I have some trouble understanding the following proof, were I can't even figure out how some terms are defined. But first I state some definitions and preliminary lemmas.
- A transformation semigroup $T = (P,S)$ is a semigroup $S$ equipped with a faithful action of $S$ on $P$.
- With each finite set $R$ associate the transformation semigroup $(R,R)$ defined by the action $r\cdot s = s$ for every $r,s \in R$. In particular, if $R = \{ 1,\ldots, n\}$, this transformation semigroup is usually denoted by $\overline{ \mathbf{n}}$
- For each $n > 0$, let $\mathbf D_n$ be the class of finite semigroups $S$ such that, for all $s_0, s_1, \ldots, s_n$ in $S$, $s_0 s_1 \cdots s_n = s_1 \cdots s_n$. In such a semigroup, a product of more than $n$ elements is determined by the last $n$ elements.
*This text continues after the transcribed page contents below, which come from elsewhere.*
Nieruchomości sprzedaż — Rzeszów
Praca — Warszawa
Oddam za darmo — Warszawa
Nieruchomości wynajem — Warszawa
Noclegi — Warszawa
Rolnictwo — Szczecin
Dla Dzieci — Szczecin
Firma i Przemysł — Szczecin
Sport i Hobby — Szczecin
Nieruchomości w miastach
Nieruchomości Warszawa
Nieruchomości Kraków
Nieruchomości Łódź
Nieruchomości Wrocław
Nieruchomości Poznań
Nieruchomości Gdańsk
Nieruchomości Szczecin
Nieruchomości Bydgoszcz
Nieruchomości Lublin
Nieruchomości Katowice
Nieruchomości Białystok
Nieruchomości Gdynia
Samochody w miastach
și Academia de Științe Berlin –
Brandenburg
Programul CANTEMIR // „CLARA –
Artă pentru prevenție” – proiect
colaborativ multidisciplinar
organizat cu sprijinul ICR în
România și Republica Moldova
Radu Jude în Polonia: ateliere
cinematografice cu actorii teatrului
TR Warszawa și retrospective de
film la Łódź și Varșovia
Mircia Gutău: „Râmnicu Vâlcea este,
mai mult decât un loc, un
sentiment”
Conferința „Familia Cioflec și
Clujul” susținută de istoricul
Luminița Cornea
- A transformation semigroup $(P,s)$ divides a transformation semigroup $(Q,T)$ if there exists a surjective function $\pi : Q \to P$ and, for every $s \in S$, an element $\widehat{s} \in T$, called a cover of $s$, such that, for each $q \in Q, \pi(q)\cdot s = \pi(q\cdot \widehat{s})$.
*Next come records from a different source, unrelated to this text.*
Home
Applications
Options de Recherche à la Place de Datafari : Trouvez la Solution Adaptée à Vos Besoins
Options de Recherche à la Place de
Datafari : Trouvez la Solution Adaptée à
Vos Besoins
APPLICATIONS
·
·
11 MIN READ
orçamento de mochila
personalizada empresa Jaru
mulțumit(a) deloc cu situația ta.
The usefulness of such an cover comes from the fact that for transformation semigroups $(P,S)$ and $(Q,T)$, if such an cover exists, then the semigroups $S$ and $T$ divide each other in the usual sense, meaning there exists a surjective morphism between them.
Now let $T$ act on $S$ from the left and let $X = (P,S)$ and $Y = (Q,T)$ be transformations semigroup with those semigroups, then their wreath product is denoted by $X \circ Y$.
Lemma: If $2^k > n$, then $\overline{\mathbf{n}}$ divides $\overline{\mathbf{2^k}}$.
Proposition: Let $S$ be a semigroup of $\mathbf D_n$ and let $T = S\cup \{t\}$, where $t$ is a new element. Then $(S^1, S)$ divides $(T,T) \circ \cdots \circ (T,T)$ ($n$ times).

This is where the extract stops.